**Task directions**
Return all entries precisely as they stand, without the images.

[Stored data entries]
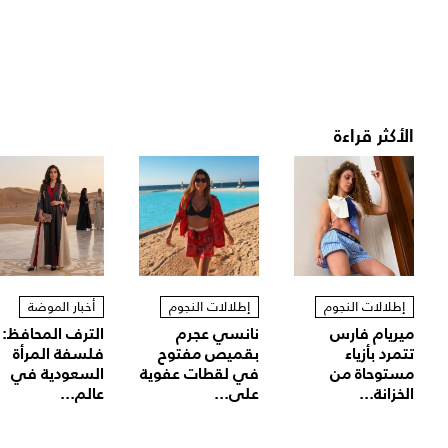
الأكثر قراءة
إطلالات النجوم
إطلالات النجوم
أخبار الموضة
ميريام فارس
نانسي عجرم
الترف المحافظ:
تتمرد بأزياء
بقميص مفتوح
فلسفة المرأة
مستوحاة من
في لقطات عفوية
السعودية في
الخزانة...
على...
عالم...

**Answer for the task**
الأكثر قراءة
إطلالات النجوم
إطلالات النجوم
أخبار الموضة
ميريام فارس
نانسي عجرم
الترف المحافظ:
تتمرد بأزياء
بقميص مفتوح
فلسفة المرأة
مستوحاة من
في لقطات عفوية
السعودية في
الخزانة...
على...
عالم...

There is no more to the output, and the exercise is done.